Dataset records:
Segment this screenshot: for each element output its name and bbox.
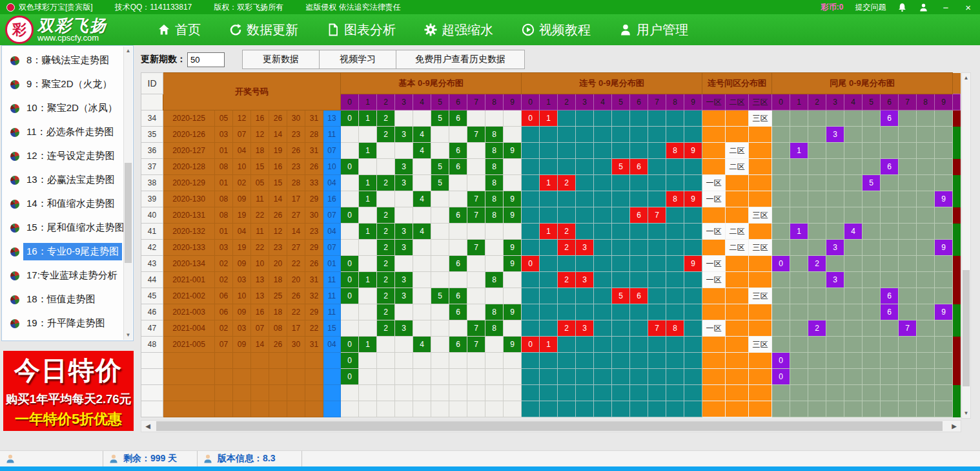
- sidebar-item[interactable]: 12：连号设定走势图: [2, 144, 123, 168]
- nav-item[interactable]: 图表分析: [327, 21, 396, 39]
- zone-cell: 三区: [749, 337, 772, 353]
- red-ball: 22: [251, 240, 269, 256]
- red-ball: 05: [215, 110, 233, 127]
- nav-item[interactable]: 视频教程: [522, 21, 591, 39]
- consecutive-tail-cell: [558, 256, 576, 272]
- bell-icon[interactable]: [897, 3, 907, 12]
- nav-item[interactable]: 超强缩水: [424, 21, 493, 39]
- consecutive-tail-cell: [558, 207, 576, 224]
- consecutive-tail-cell: [612, 224, 630, 240]
- refresh-icon: [229, 23, 242, 36]
- horizontal-scroll-thumb[interactable]: [156, 421, 943, 431]
- vertical-scroll-thumb[interactable]: [963, 270, 970, 386]
- promo-title: 今日特价: [14, 353, 123, 388]
- same-tail-cell: [863, 110, 881, 127]
- zone-cell: 二区: [726, 224, 749, 240]
- vertical-scrollbar[interactable]: ▲ ▼: [961, 72, 971, 419]
- red-ball: 07: [215, 337, 233, 353]
- nav-item[interactable]: 数据更新: [229, 21, 298, 39]
- red-ball: 18: [269, 272, 287, 288]
- nav-item[interactable]: 首页: [158, 21, 201, 39]
- basic-tail-cell: [359, 401, 377, 417]
- update-data-button[interactable]: 更新数据: [242, 50, 320, 69]
- consecutive-tail-cell: [648, 175, 666, 191]
- same-tail-cell: [935, 127, 953, 143]
- draw-period: 2021-001: [163, 272, 215, 288]
- consecutive-tail-cell: 3: [576, 240, 594, 256]
- blue-ball: 10: [323, 159, 341, 175]
- basic-tail-cell: [449, 127, 467, 143]
- sidebar-item[interactable]: 15：尾和值缩水走势图: [2, 216, 123, 240]
- sidebar-item[interactable]: 9：聚宝2D（火龙）: [2, 72, 123, 96]
- sidebar-scroll-thumb[interactable]: [125, 163, 132, 263]
- user-icon: [5, 454, 15, 464]
- sidebar-item[interactable]: 17:专业蓝球走势分析: [2, 264, 123, 288]
- account-icon[interactable]: [919, 3, 928, 12]
- scroll-left-icon[interactable]: ◀: [141, 421, 154, 432]
- same-tail-cell: [808, 110, 826, 127]
- basic-tail-cell: 6: [449, 159, 467, 175]
- video-learning-button[interactable]: 视频学习: [319, 50, 396, 69]
- same-tail-cell: [826, 143, 844, 159]
- basic-tail-cell: [341, 320, 359, 337]
- consecutive-tail-cell: [522, 191, 540, 207]
- nav-item[interactable]: 用户管理: [619, 21, 688, 39]
- same-tail-cell: [772, 272, 790, 288]
- scroll-right-icon[interactable]: ▶: [948, 421, 961, 432]
- basic-tail-cell: [359, 127, 377, 143]
- sidebar-item[interactable]: 10：聚宝2D（冰凤）: [2, 96, 123, 120]
- sidebar-item[interactable]: 8：赚钱法宝走势图: [2, 48, 123, 72]
- close-button[interactable]: ×: [963, 3, 974, 12]
- basic-tail-cell: [359, 320, 377, 337]
- sidebar-scrollbar[interactable]: ▲ ▼: [123, 47, 132, 340]
- same-tail-cell: [844, 385, 863, 401]
- blue-ball: 07: [323, 240, 341, 256]
- basic-tail-cell: 2: [377, 288, 395, 304]
- piracy-warning: 盗版侵权 依法追究法律责任: [305, 2, 400, 13]
- consecutive-tail-cell: [648, 401, 666, 417]
- submit-question-link[interactable]: 提交问题: [855, 2, 886, 13]
- basic-tail-cell: [413, 385, 431, 401]
- basic-tail-cell: 0: [341, 272, 359, 288]
- promo-banner[interactable]: 今日特价 购买1年平均每天2.76元 一年特价5折优惠: [3, 351, 134, 431]
- basic-tail-cell: [431, 207, 449, 224]
- sidebar-item[interactable]: 11：必选条件走势图: [2, 120, 123, 144]
- consecutive-tail-cell: [630, 191, 648, 207]
- scroll-up-icon[interactable]: ▲: [124, 47, 132, 56]
- scroll-up-icon[interactable]: ▲: [962, 73, 970, 83]
- consecutive-tail-cell: 3: [576, 272, 594, 288]
- sidebar-item[interactable]: 14：和值缩水走势图: [2, 192, 123, 216]
- red-ball: 29: [305, 191, 323, 207]
- consecutive-tail-cell: [576, 256, 594, 272]
- sidebar-item[interactable]: 19：升平降走势图: [2, 311, 123, 335]
- same-tail-cell: [863, 369, 881, 385]
- same-tail-cell: [863, 401, 881, 417]
- consecutive-tail-cell: [594, 401, 612, 417]
- free-history-button[interactable]: 免费用户查看历史数据: [396, 50, 525, 69]
- sidebar-item-label: 14：和值缩水走势图: [23, 195, 118, 213]
- consecutive-tail-cell: [576, 191, 594, 207]
- table-row: 402020-1310819222627300702678967三区: [141, 207, 961, 224]
- same-tail-cell: [826, 320, 844, 337]
- toolbar: 更新期数： 更新数据 视频学习 免费用户查看历史数据: [141, 49, 525, 70]
- basic-tail-cell: [377, 385, 395, 401]
- consecutive-tail-cell: [684, 337, 702, 353]
- basic-tail-cell: 9: [504, 207, 522, 224]
- sidebar-item[interactable]: 13：必赢法宝走势图: [2, 168, 123, 192]
- consecutive-tail-cell: 7: [648, 207, 666, 224]
- basic-tail-cell: 3: [395, 320, 413, 337]
- scroll-down-icon[interactable]: ▼: [124, 331, 132, 340]
- basic-tail-cell: 9: [504, 191, 522, 207]
- consecutive-tail-cell: [612, 353, 630, 369]
- consecutive-tail-cell: [684, 385, 702, 401]
- scroll-down-icon[interactable]: ▼: [962, 408, 970, 418]
- sidebar-item[interactable]: 16：专业0-9尾走势图: [2, 240, 123, 264]
- basic-tail-cell: [504, 385, 522, 401]
- minimize-button[interactable]: −: [940, 3, 951, 12]
- basic-tail-cell: 8: [485, 175, 504, 191]
- sidebar-item[interactable]: 18：恒值走势图: [2, 288, 123, 311]
- red-ball: 13: [251, 272, 269, 288]
- horizontal-scrollbar[interactable]: ◀ ▶: [141, 420, 961, 432]
- period-count-input[interactable]: [187, 52, 225, 67]
- basic-tail-cell: [504, 224, 522, 240]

What is being asked:
What is needed is a word-for-word restatement of the entries, minus any pictures.

Completed task:
Segment this screenshot: for each element output its name and bbox.
- sidebar-item[interactable]: 12：连号设定走势图: [2, 144, 123, 168]
- nav-item[interactable]: 图表分析: [327, 21, 396, 39]
- zone-cell: 三区: [749, 337, 772, 353]
- red-ball: 22: [251, 240, 269, 256]
- red-ball: 05: [215, 110, 233, 127]
- nav-item[interactable]: 视频教程: [522, 21, 591, 39]
- consecutive-tail-cell: [558, 256, 576, 272]
- bell-icon[interactable]: [897, 3, 907, 12]
- nav-item[interactable]: 超强缩水: [424, 21, 493, 39]
- consecutive-tail-cell: [558, 207, 576, 224]
- consecutive-tail-cell: [612, 224, 630, 240]
- refresh-icon: [229, 23, 242, 36]
- horizontal-scroll-thumb[interactable]: [156, 421, 943, 431]
- vertical-scroll-thumb[interactable]: [963, 270, 970, 386]
- promo-title: 今日特价: [14, 353, 123, 388]
- same-tail-cell: [863, 110, 881, 127]
- zone-cell: 二区: [726, 224, 749, 240]
- vertical-scrollbar[interactable]: ▲ ▼: [961, 72, 971, 419]
- red-ball: 07: [215, 337, 233, 353]
- nav-item[interactable]: 数据更新: [229, 21, 298, 39]
- red-ball: 18: [269, 272, 287, 288]
- nav-item[interactable]: 首页: [158, 21, 201, 39]
- basic-tail-cell: [359, 401, 377, 417]
- update-data-button[interactable]: 更新数据: [242, 50, 320, 69]
- consecutive-tail-cell: [648, 175, 666, 191]
- same-tail-cell: [935, 127, 953, 143]
- draw-period: 2021-001: [163, 272, 215, 288]
- consecutive-tail-cell: 3: [576, 240, 594, 256]
- blue-ball: 10: [323, 159, 341, 175]
- basic-tail-cell: [449, 127, 467, 143]
- sidebar-item[interactable]: 15：尾和值缩水走势图: [2, 216, 123, 240]
- sidebar-item[interactable]: 9：聚宝2D（火龙）: [2, 72, 123, 96]
- sidebar-scroll-thumb[interactable]: [125, 163, 132, 263]
- user-icon: [5, 454, 15, 464]
- sidebar-item[interactable]: 17:专业蓝球走势分析: [2, 264, 123, 288]
- account-icon[interactable]: [919, 3, 928, 12]
- scroll-left-icon[interactable]: ◀: [141, 421, 154, 432]
- same-tail-cell: [808, 110, 826, 127]
- basic-tail-cell: 6: [449, 159, 467, 175]
- video-learning-button[interactable]: 视频学习: [319, 50, 396, 69]
- same-tail-cell: [826, 143, 844, 159]
- basic-tail-cell: [341, 320, 359, 337]
- consecutive-tail-cell: [522, 191, 540, 207]
- nav-item[interactable]: 用户管理: [619, 21, 688, 39]
- same-tail-cell: [772, 272, 790, 288]
- scroll-right-icon[interactable]: ▶: [948, 421, 961, 432]
- basic-tail-cell: [359, 127, 377, 143]
- sidebar-item[interactable]: 10：聚宝2D（冰凤）: [2, 96, 123, 120]
- sidebar-item[interactable]: 8：赚钱法宝走势图: [2, 48, 123, 72]
- close-button[interactable]: ×: [963, 3, 974, 12]
- basic-tail-cell: [359, 320, 377, 337]
- sidebar-scrollbar[interactable]: ▲ ▼: [123, 47, 132, 340]
- same-tail-cell: [844, 385, 863, 401]
- blue-ball: 07: [323, 240, 341, 256]
- basic-tail-cell: 2: [377, 288, 395, 304]
- piracy-warning: 盗版侵权 依法追究法律责任: [305, 2, 400, 13]
- consecutive-tail-cell: [648, 401, 666, 417]
- submit-question-link[interactable]: 提交问题: [855, 2, 886, 13]
- basic-tail-cell: [413, 385, 431, 401]
- basic-tail-cell: 0: [341, 272, 359, 288]
- promo-banner[interactable]: 今日特价 购买1年平均每天2.76元 一年特价5折优惠: [3, 351, 134, 431]
- basic-tail-cell: [431, 207, 449, 224]
- sidebar-item[interactable]: 11：必选条件走势图: [2, 120, 123, 144]
- consecutive-tail-cell: [630, 191, 648, 207]
- scroll-up-icon[interactable]: ▲: [124, 47, 132, 56]
- scroll-up-icon[interactable]: ▲: [962, 73, 970, 83]
- consecutive-tail-cell: 3: [576, 272, 594, 288]
- sidebar-item[interactable]: 14：和值缩水走势图: [2, 192, 123, 216]
- red-ball: 29: [305, 191, 323, 207]
- consecutive-tail-cell: [576, 256, 594, 272]
- sidebar-item[interactable]: 19：升平降走势图: [2, 311, 123, 335]
- same-tail-cell: [863, 369, 881, 385]
- same-tail-cell: [863, 401, 881, 417]
- consecutive-tail-cell: [594, 401, 612, 417]
- free-history-button[interactable]: 免费用户查看历史数据: [396, 50, 525, 69]
- sidebar-item-label: 14：和值缩水走势图: [23, 195, 118, 213]
- consecutive-tail-cell: [576, 191, 594, 207]
- table-row: 402020-1310819222627300702678967三区: [141, 207, 961, 224]
- same-tail-cell: [826, 320, 844, 337]
- toolbar: 更新期数： 更新数据 视频学习 免费用户查看历史数据: [141, 49, 525, 70]
- basic-tail-cell: [377, 385, 395, 401]
- consecutive-tail-cell: [684, 337, 702, 353]
- basic-tail-cell: 9: [504, 207, 522, 224]
- sidebar-item[interactable]: 13：必赢法宝走势图: [2, 168, 123, 192]
- consecutive-tail-cell: 7: [648, 207, 666, 224]
- basic-tail-cell: 3: [395, 320, 413, 337]
- scroll-down-icon[interactable]: ▼: [124, 331, 132, 340]
- basic-tail-cell: 9: [504, 191, 522, 207]
- consecutive-tail-cell: [612, 353, 630, 369]
- consecutive-tail-cell: [684, 385, 702, 401]
- scroll-down-icon[interactable]: ▼: [962, 408, 970, 418]
- sidebar-item[interactable]: 16：专业0-9尾走势图: [2, 240, 123, 264]
- basic-tail-cell: [504, 385, 522, 401]
- minimize-button[interactable]: −: [940, 3, 951, 12]
- basic-tail-cell: 8: [485, 175, 504, 191]
- sidebar-item[interactable]: 18：恒值走势图: [2, 288, 123, 311]
- red-ball: 13: [251, 272, 269, 288]
- horizontal-scrollbar[interactable]: ◀ ▶: [141, 420, 961, 432]
- period-count-input[interactable]: [187, 52, 225, 67]
- basic-tail-cell: [504, 224, 522, 240]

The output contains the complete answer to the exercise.